Painting:  Drawn first in black ink using a dip pen, followed by watercolor.

The Tuesday Night Blues Jam must not end!  Please come out to support the musicians!

Alex Wolfson, Ben Clowers and Rob Fraser

As always, it was a great night at the Blues Jam.  Rumor has it that it might have been the last night.  That is ridiculous.  We can’t let that happen.  I don’t care if the weather is miserably hot and sticky.  Grab your instruments and your dancing shoes and get yourself to the Larry Holmes Ringside Restaurant in Easton, PA.  You will not be sorry.

I’ll have a free drawing for a matted painting every Tuesday from now on to encourage attendance.

Painting: drawn first in ink with dip pen, followed by washes of watercolor.

During the last eight months I never focused on the reflections of the musicians in the stage floor.  They screamed at me last night, begging for attention.

Maria Woodfore, Todd Wolfe and Rob Fraser

The night inspired eighteen paintings.  I find it difficult to pick a favorite this time around.  If I have to limit it to two, I will choose the portrait of young, Mike Lefton and the painting of Bill Lance playing saxophone.  I love the simplicity of both.

Portrait of Mike Lefton at the Blues Jam

Bill Lance playing saxophone at the Tuesday Night Blues Jam

I’m thinking that I should try the same approach with a landscape to see what happens.  I think, without the music, the lines and the color will not spill onto the paper.  I’m visiting a dear friend in Ashville next week.  I might be bold and give it a try.
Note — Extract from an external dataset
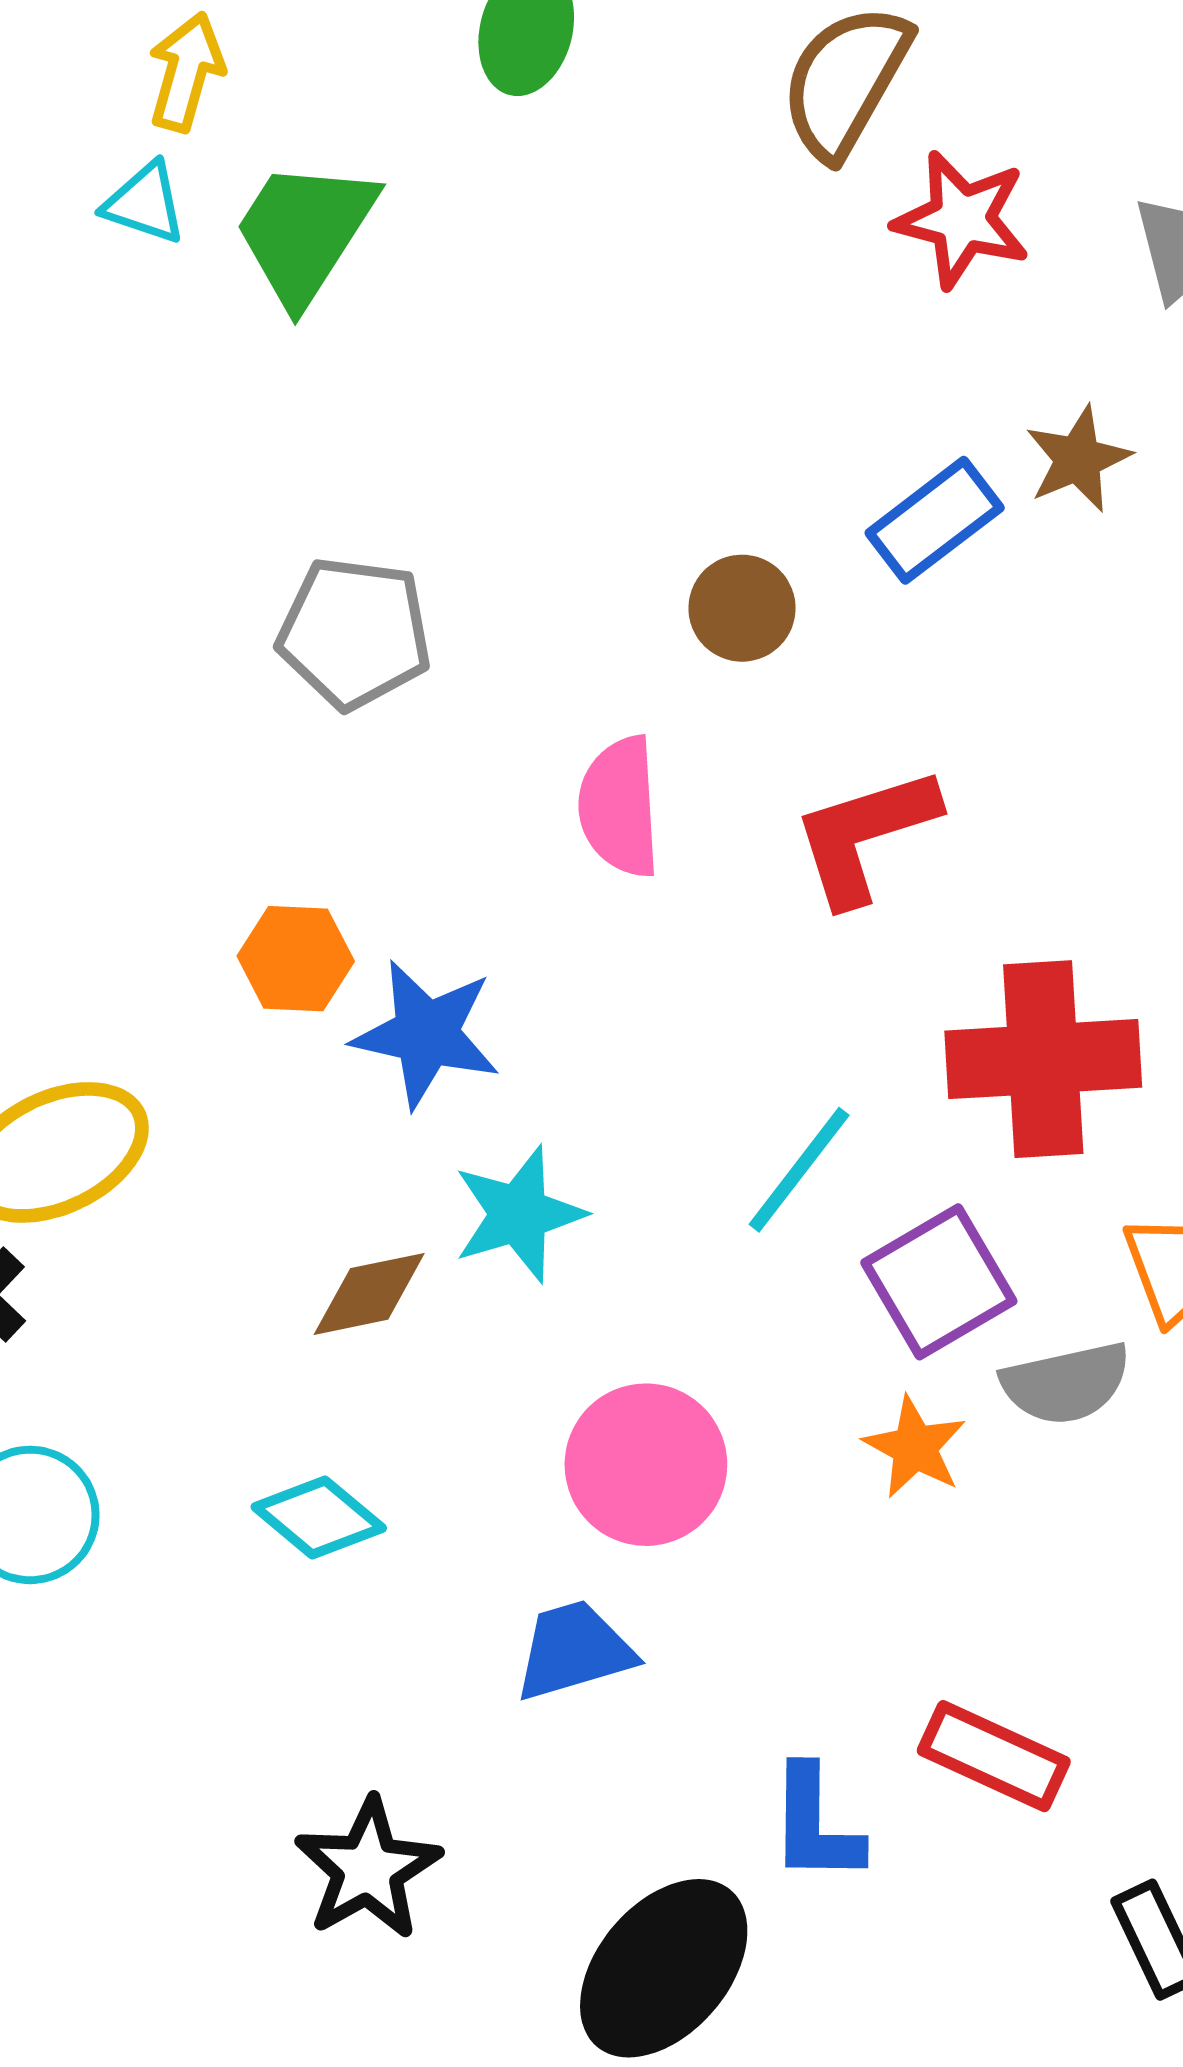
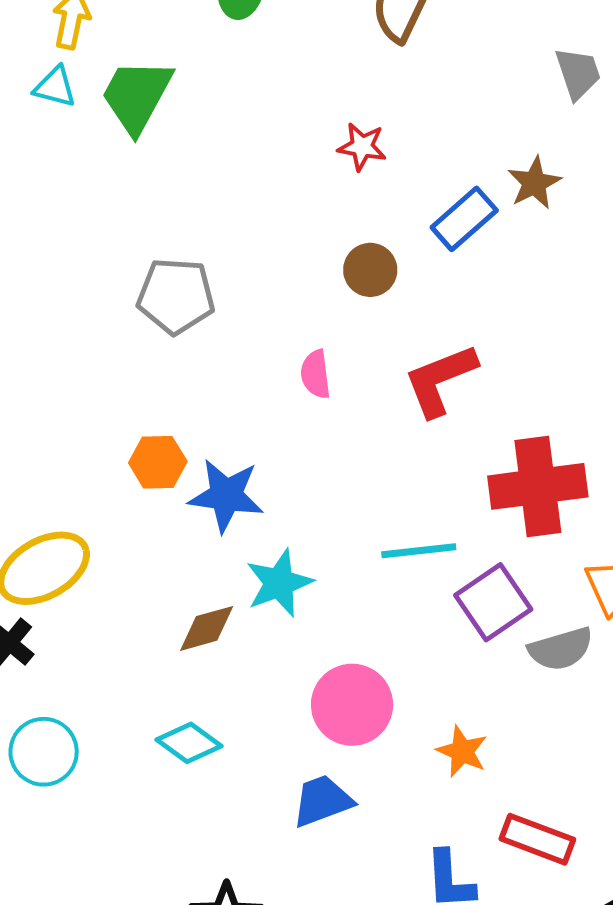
red star: (962, 219) -> (362, 147), moved, size x0.7
pink semicircle: (620, 807) -> (316, 374), size x0.7
cyan line: (799, 1170) -> (419, 551), turned 50
orange star: (915, 1447) -> (462, 751), moved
A new environment always makes change a little easier.

Paintings: drawn first in black ink with dip pen, followed by watercolor washes.
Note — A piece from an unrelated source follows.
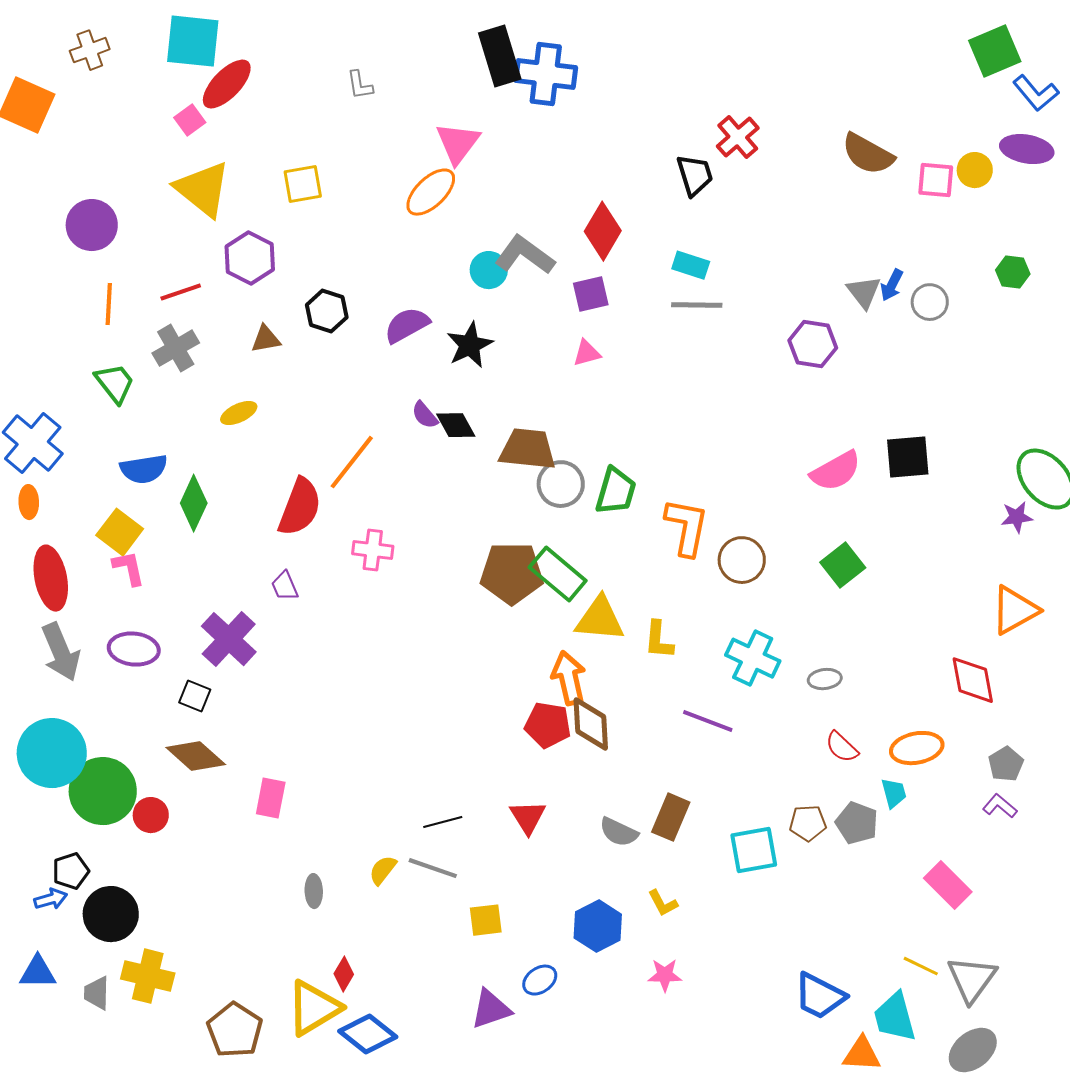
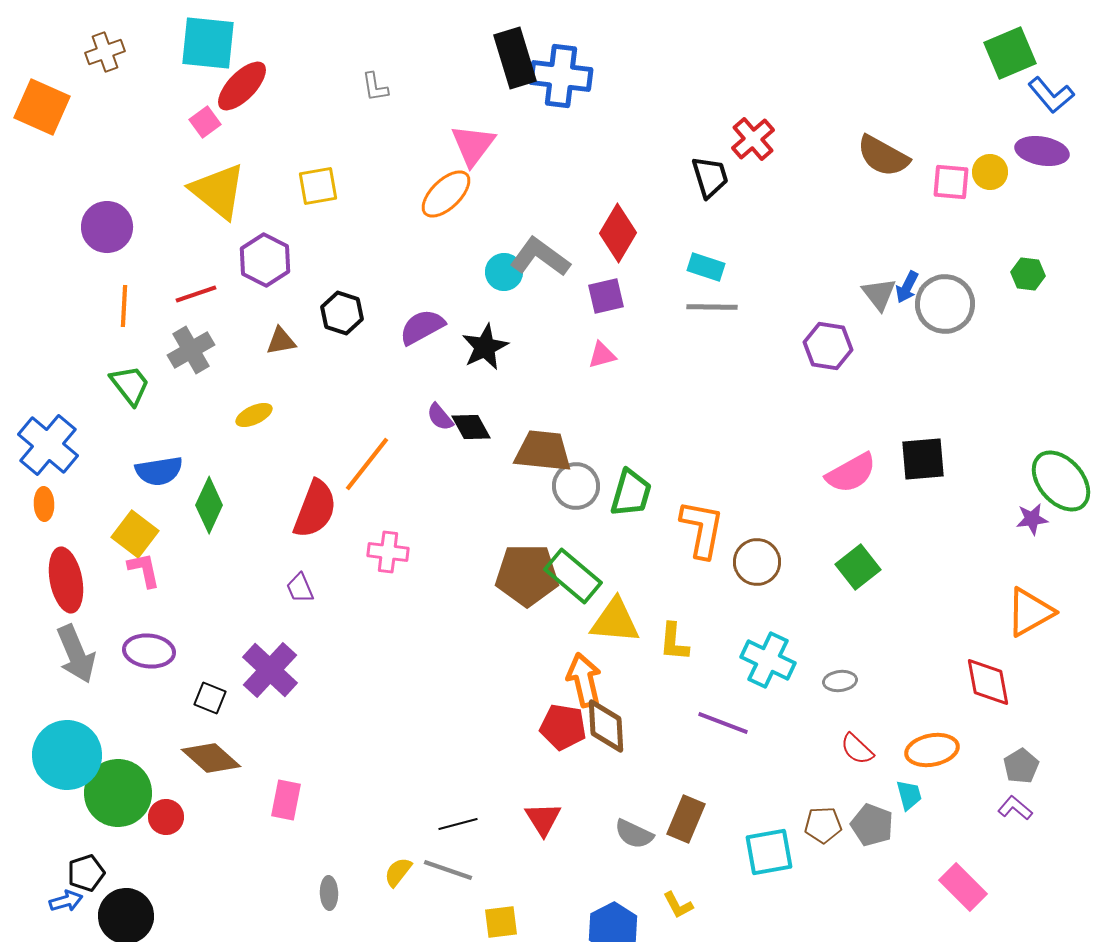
gray circle: (930, 302) -> (945, 304), size x1.6
purple cross: (229, 639) -> (270, 670), moved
The energy really starts to shake the room at about 11 pm., just about the time that I stop painting to make sure the paintings are dry for the ride home.  Something must be done about my schedule!
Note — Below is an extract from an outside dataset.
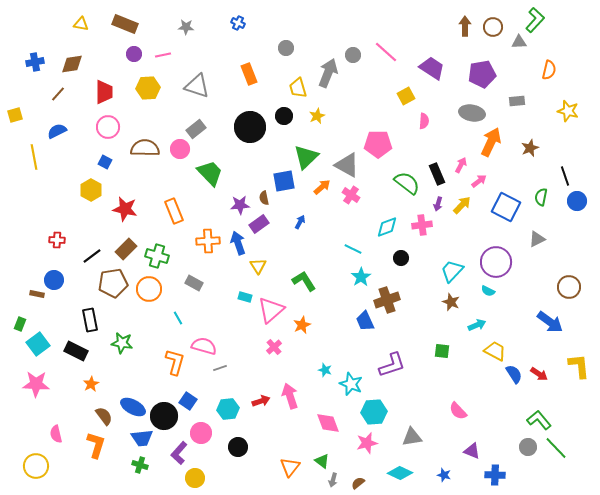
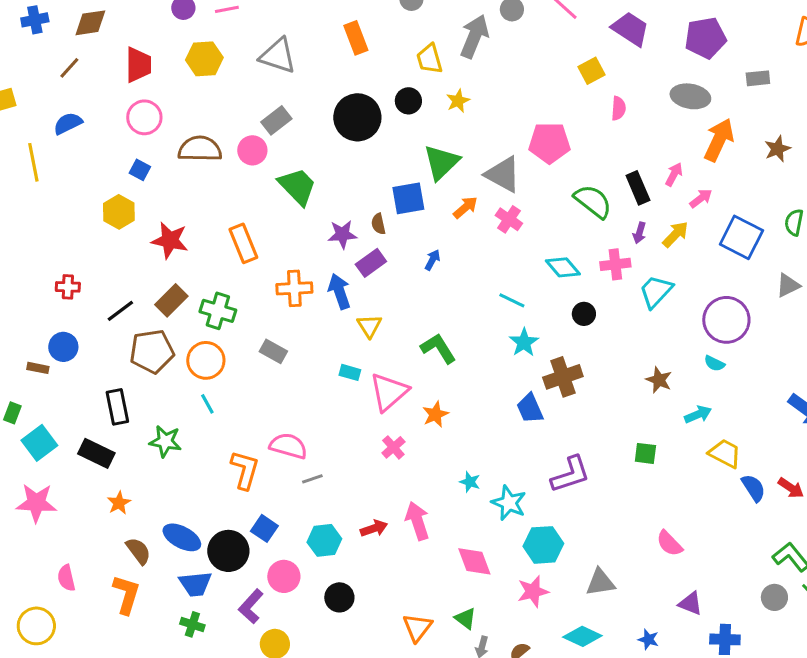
cyan diamond: (387, 227) -> (563, 267), turned 70
cyan trapezoid: (452, 271) -> (656, 291), moved
cyan line: (178, 318) -> (207, 404), moved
George Kokolis playing saxophone

Leon doesn’t come until late and tonight I heard Daniel Dutchman Diefenderfer for the first time.  Dutchman plays harmonica and sings with incredible power and feeling.  Hopefully I will capture him next time around.


Once again JB inspired the pen and brush to cooperate.


Justine Gardner playing Bass Guitar

Justine is always delightful to watch and to hear.  One powerful woman!

Finally another female gets up to play at the Blues Jam and she was incredible!

Justine Gardner playing Bass

The winter has been far too long this year.  As much as I needed to get out to hear live music and paint, I struggled to keep from heading home after work yesterday.  Watching and listening to Justine play last night was the reward for driving into the night to Easton.  Thank you, Justine!

Of course, all the other musicians made it worthwhile, too.  I am never disappointed.  They replenish my energy.  Thanks to all of you.

Drawn first with black ink (dip pen) followed by watercolor washes on D’Arches watercolor paper

The smiles on the musicians’ faces when they see themselves in watercolor means that the energy is flowing well between sound and sight.

Mark Locher at the Tuesday Night Blues Jam

After finding out that Mark is also an artist, his smiles meant even more to me.  This portrait of Mark is my favorite painting of the evening.  The color bleeds work well and the ink drawing is simple yet strong.  The double complementary color scheme sneaks in again.

I’m not sure how I left the tubes of red paint at home, but I did.  I felt a bit naked without the cadmium red light on my palette to splatter onto a painting if it started to get too muddy or dark.  Perhaps it was better that I didn’t have it as a crutch.  The night went extremely well without it.

As usual, I began with an ink drawing followed by watercolor wet in wet washes.

Yesterday’s prediction of bad weather resulted in a smaller than usual turnout last night at the Blues Jam.

Two Guitars a drum and two saxophones

The music, of course, proved well worth the risk of battling snow on the way home.  Having a shortage of musicians allowed those who came to play more.  George Kokolis and Bill Lance came and treated us to a saxophone duo through most of the night, joining the various groupings of musicians that Todd Wolfe puts together.

George Kokolis and Bill Lance on Saxophone

Drawn first with dip pen and black ink, followed by washes of watercolor.